Friday, 10 January 2014

Odd man out

The Safari woke to a cooler calmer day this morning, still stupidly warm for early January though. Jupiter was blazing away in an almost cloudless sky, in January an almost cloudless sky should mean frost not 3Cabove the long term average! And of course although Jupiter is bright with a surface temperature of about -140C it doesn’t ‘blaze’ it reflects!
A stunning sunrise greeted us later.
Out on the wall the first thing we noticed was a large group of Cormorants flying towards the estuary, as we were counting them another flock was doing the same further out, eventually we had 211 until they dried up of which all but one were going to roost – what had that one forgotten and had to go back for?
There wasn’t much else about apart from about 500 Common Scoters some nice and close for a change although it was still a bit to choppy to be able to grill them properly.
A Kittiwake flew past southwards as did an unidentified auk and a Great Crested Grebe flew the other way, but the ‘best’ sighting on the session was reserved for a Red Throated Diver (77) followed by another four.
By lunchtime the tide had dropped and the expanse of beach over our southern border held huge numbers of gulls and Oystercatchers but not the flock of Dunlin that was there yesterday; there were some small waders mostly Sanderlings going by their jizz against the strong light. Four Curlews picking their way through the wreck of shells was unusual for there.
We found where all the Cormorants had gone, there were now a fraction over 400 of them roosting in a long line at the mouth of the river.
At sea the Common Scoters hadn’t moved much and we found two Great Crested Grebes, one may have been the same individual as earlier. Furrther out a bit of Common Gull movement caught our eye and we eventually picked out a Kittiwake amongst them, better was to come in the shape of a Little Gull (78).
After our watch we donned the wellies and headed out on to the beach to have a look at what the storms have left behind.
As soon as we reached the bottom of the slipway we found this lump of brickwork - never seen that before and it's a fairly heavy chunk, where did it come from?
We were worried about the fragile Sabellaria 'reefs' but look at what we found, they aren't as fragile as they look!

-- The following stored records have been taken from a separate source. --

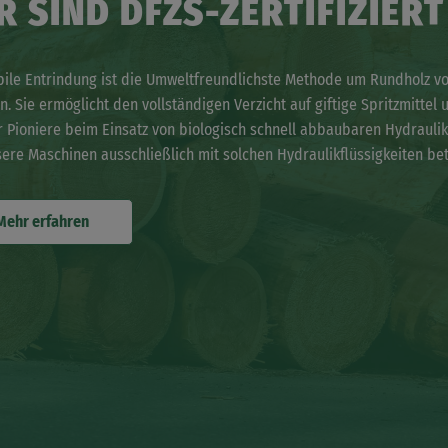
R SIND DFZS-ZERTIFIZIERT
ile Entrindung ist die Umweltfreundlichste Methode um Rundholz vor
n. Sie ermöglicht den vollständigen Verzicht auf giftige Spritzmitte
r Pioniere beim Einsatz von biologisch schnell abbaubaren Hydraulik
sere Maschinen ausschließlich mit solchen Hydraulikflüssigkeiten be
Mehr erfahren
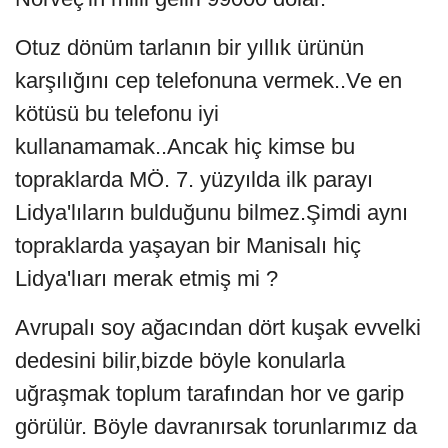
Otuz dönüm tarlanın bir yıllık ürünün
karşılığını cep telefonuna vermek..Ve en
kötüsü bu telefonu iyi
kullanamamak..Ancak hiç kimse bu
topraklarda MÖ. 7. yüzyılda ilk parayı
Lidya'lıların bulduğunu bilmez.Şimdi aynı
topraklarda yaşayan bir Manisalı hiç
Lidya'lıarı merak etmiş mi ?
Avrupalı soy ağacından dört kuşak evvelki
dedesini bilir,bizde böyle konularla
uğraşmak toplum tarafından hor ve garip
görülür. Böyle davranırsak torunlarımız da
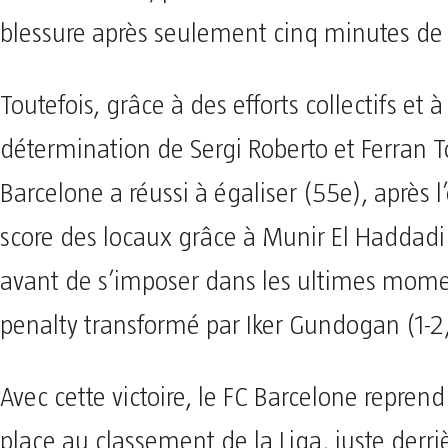
blessure après seulement cinq minutes de 
Toutefois, grâce à des efforts collectifs et à
détermination de Sergi Roberto et Ferran To
Barcelone a réussi à égaliser (55e), après 
score des locaux grâce à Munir El Haddadi 
avant de s’imposer dans les ultimes mome
penalty transformé par Iker Gundogan (1-2
Avec cette victoire, le FC Barcelone reprend
place au classement de la Liga, juste derriè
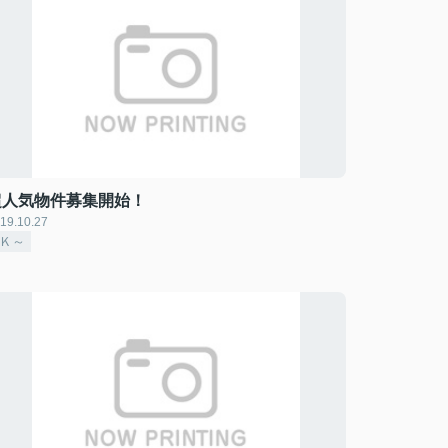
超人気物件募集開始！
19.10.27
1Ｋ～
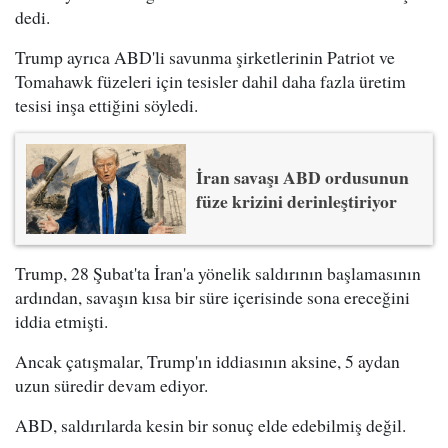
dedi.
Trump ayrıca ABD'li savunma şirketlerinin Patriot ve
Tomahawk füzeleri için tesisler dahil daha fazla üretim
tesisi inşa ettiğini söyledi.
İran savaşı ABD ordusunun
füze krizini derinleştiriyor
Trump, 28 Şubat'ta İran'a yönelik saldırının başlamasının
ardından, savaşın kısa bir süre içerisinde sona ereceğini
iddia etmişti.
Ancak çatışmalar, Trump'ın iddiasının aksine, 5 aydan
uzun süredir devam ediyor.
ABD, saldırılarda kesin bir sonuç elde edebilmiş değil.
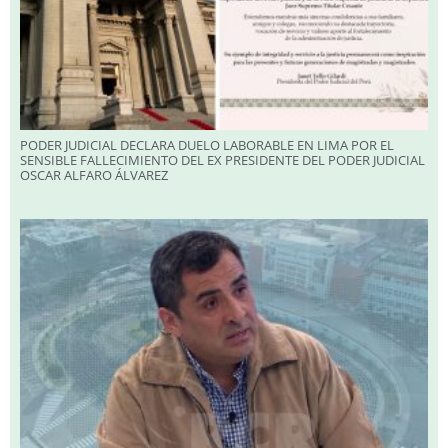
PODER JUDICIAL DECLARA DUELO LABORABLE EN LIMA POR EL
SENSIBLE FALLECIMIENTO DEL EX PRESIDENTE DEL PODER JUDICIAL
OSCAR ALFARO ÁLVAREZ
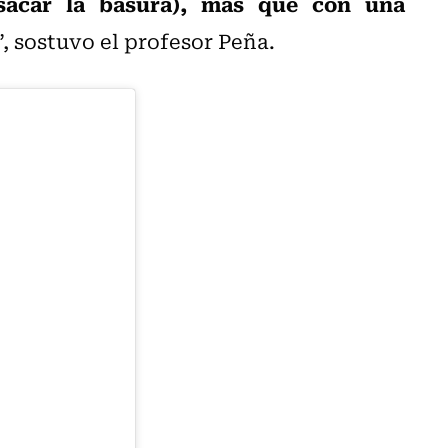
sacar la basura), más que con una
”, sostuvo el profesor Peña.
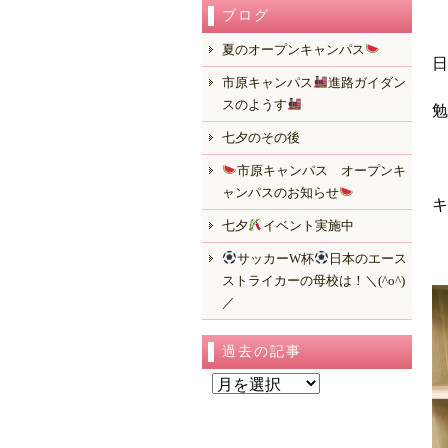
ブログ
夏のオープンキャンパス
日
市原キャンパス
進路ガイダン
スのようす
勉
七夕のその後
市原キャンパス オープンキ
ャンパスのお知らせ
キ
七夕
イベント実施中
サッカーW杯
日本のエース
ストライカーの母校は！＼(^o^)
／
過去の記事
過
去
の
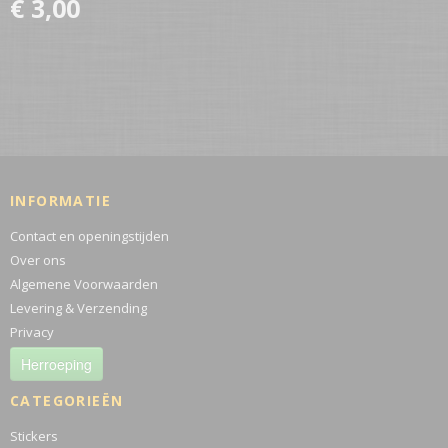
€ 3,00
INFORMATIE
Contact en openingstijden
Over ons
Algemene Voorwaarden
Levering & Verzending
Privacy
Herroeping
CATEGORIEËN
Stickers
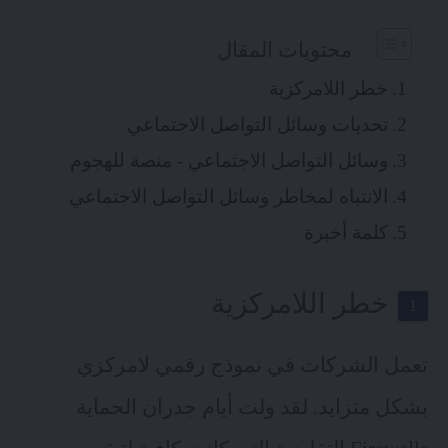
محتويات المقال
خطر اللامركزية
تحديات وسائل التواصل الاجتماعي
وسائل التواصل الاجتماعي - منصة للهجوم
الانتباه لمخاطر وسائل التواصل الاجتماعي
كلمة أخيرة
خطر اللامركزية
تعمل الشركات في نموذج رقمي لامركزي
بشكل متزايد. لقد ولت أيام جدران الحماية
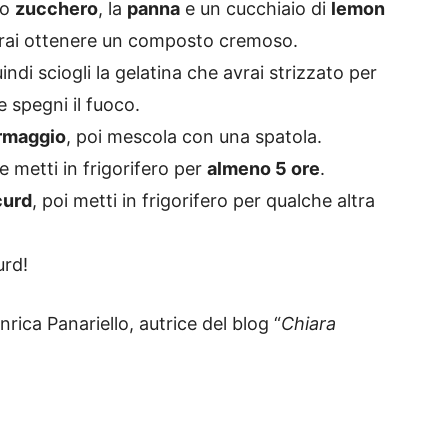
lo
zucchero
, la
panna
e un cucchiaio di
lemon
ovrai ottenere un composto cremoso.
uindi sciogli la gelatina che avrai strizzato per
 spegni il fuoco.
ormaggio
, poi mescola con una spatola.
 e metti in frigorifero per
almeno 5 ore
.
curd
, poi metti in frigorifero per qualche altra
urd!
nrica Panariello, autrice del blog “
Chiara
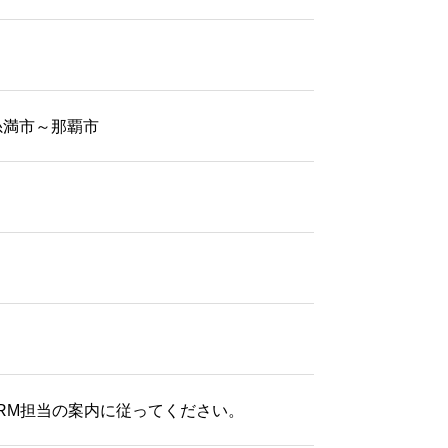
糸満市～那覇市
BRM担当の案内に従ってください。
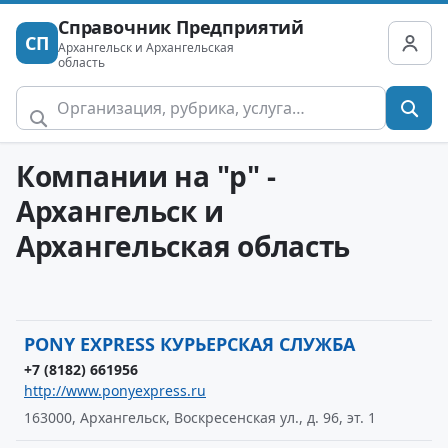
Справочник Предприятий
СП
Архангельск и Архангельская
область
Компании на "p" -
Архангельск и
Архангельская область
PONY EXPRESS КУРЬЕРСКАЯ СЛУЖБА
+7 (8182) 661956
http://www.ponyexpress.ru
163000, Архангельск, Воскресенская ул., д. 96, эт. 1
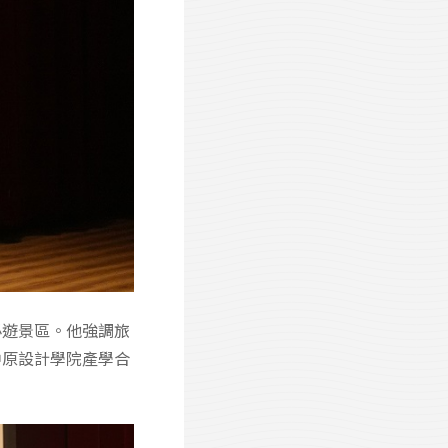
必遊景區。他強調旅
中原設計學院產學合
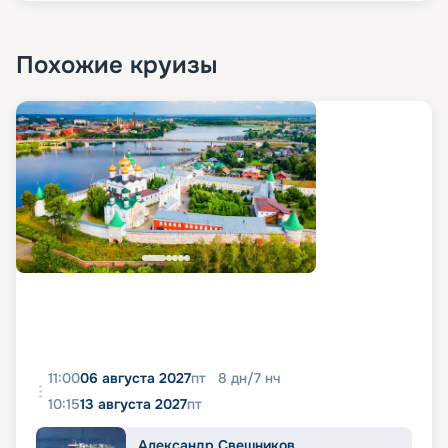
Похожие круизы
11:00
06 августа 2027
пт
8
дн
/
7
нч
10:15
13 августа 2027
пт
Александр Свешников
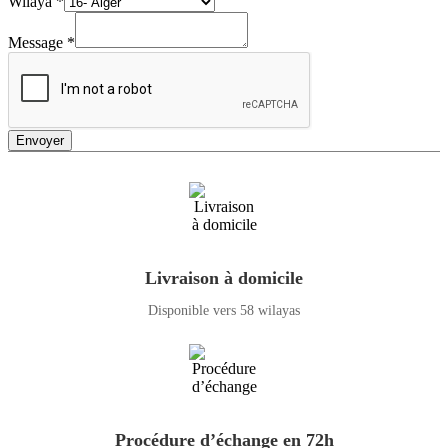
Wilaya
*
Message
*
Envoyer
Livraison à domicile
Disponible vers 58 wilayas
Procédure d’échange en 72h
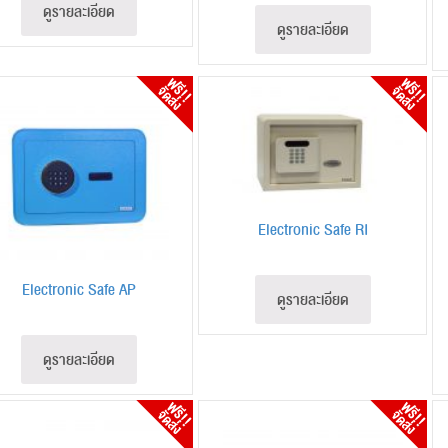
ดูรายละเอียด
ดูรายละเอียด
Electronic Safe RI
Electronic Safe AP
ดูรายละเอียด
ดูรายละเอียด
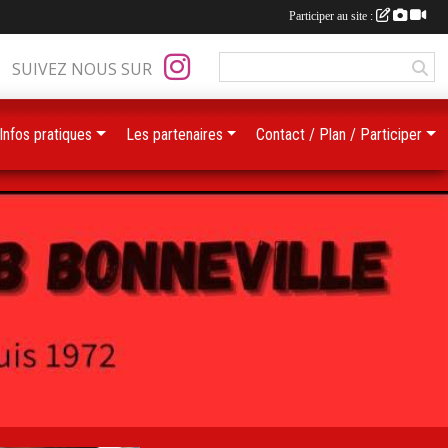
Participer au site :
SUIVEZ NOUS SUR
Infos pratiques
Les partenaires
Contact / Plan / Participer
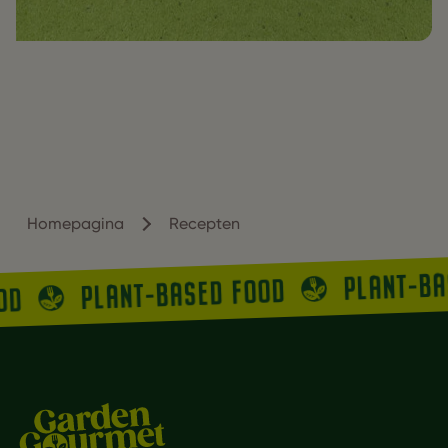
Homepagina
Recepten
PLANT-B
PLANT-BASED FOOD
OOD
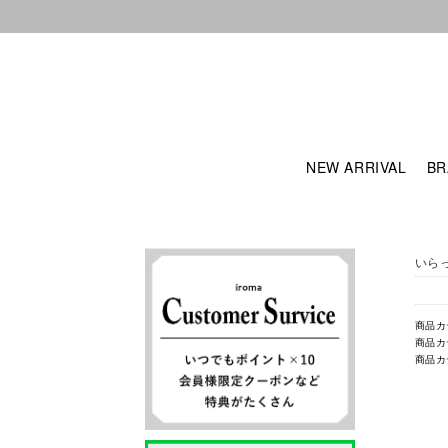
NEW ARRIVAL
BR
いら
商品カ
商品カ
商品カ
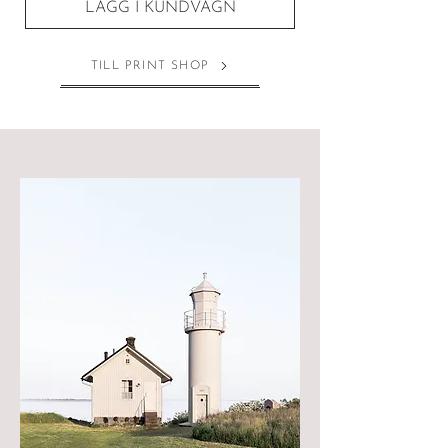
LÄGG I KUNDVAGN
TILL PRINT SHOP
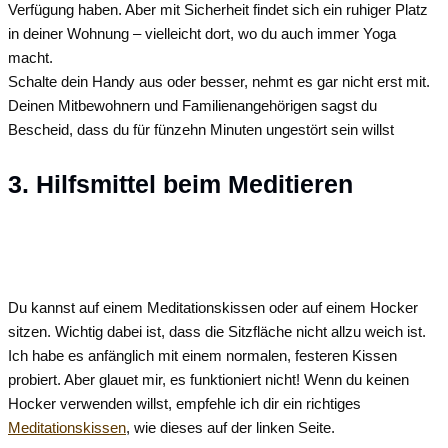
Verfügung haben. Aber mit Sicherheit findet sich ein ruhiger Platz
in deiner Wohnung – vielleicht dort, wo du auch immer Yoga
macht.
Schalte dein Handy aus oder besser, nehmt es gar nicht erst mit.
Deinen Mitbewohnern und Familienangehörigen sagst du
Bescheid, dass du für fünzehn Minuten ungestört sein willst
3. Hilfsmittel beim Meditieren
Du kannst auf einem Meditationskissen oder auf einem Hocker
sitzen. Wichtig dabei ist, dass die Sitzfläche nicht allzu weich ist.
Ich habe es anfänglich mit einem normalen, festeren Kissen
probiert. Aber glauet mir, es funktioniert nicht! Wenn du keinen
Hocker verwenden willst, empfehle ich dir ein richtiges
Meditationskissen
, wie dieses auf der linken Seite.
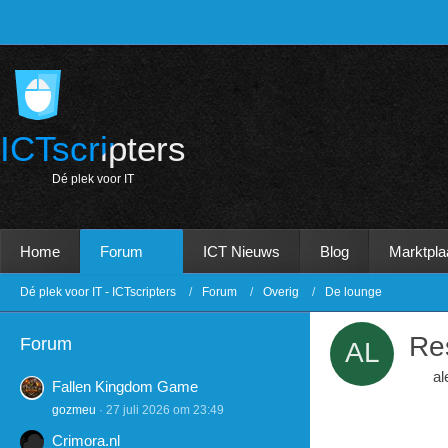
ICTscripters
D
é
p
l
e
k
v
o
o
r
I
T
Home
Forum
ICT Nieuws
Blog
Marktpla
Dé plek voor IT - ICTscripters
Forum
Overig
De lounge
Res
Forum
al
Fallen Kingdom Game
gozmeu
27 juli 2026 om 23:49
Crimora.nl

They've survived the worst of the waves and the potential battering by the rocks that were being thrown around like those at the base of the slipway - they're new, they weren't there when we're been doing the childrens' beach events last summer.
We wanted to have a look at the shellfish wreck but surprisingly there was hardly any to be found on our stretch of beach although we did find a rather large lump of coal and an Iceland Cyprine shell.
Can you count the growth rings to get its age? Think the coal has it beat by a couple of hundred million years though.
The piece of coal is interesting as it has a non-conformity in it like a real piece of geology in miniature - note the angle of the 'slabs' on the facing face and compare it to the level top the shell is sitting on suggesting two trees are involved.
Where to next? not sure what's happening tomorrow but we'll have a bash at the BTO Earlybird survey at or even before first light. If you haven't done it yet what are you waiting for - simple and you've got two mornings left to have abash at it.
In the meantime let us know what's not been washed up in your outback

1 comment:

cliff said...

Another cracking sunrise shot there Dave - shame it's not like that this morning, what's happened to the sunshine that was forecast?

Those Sabellaria reefs are smart - don't think I've ever seen - or more likely ever noticed - any of those before.

Well, if it stops raining/brightens up I'm gonna nip to the mere for an hour or two this morning.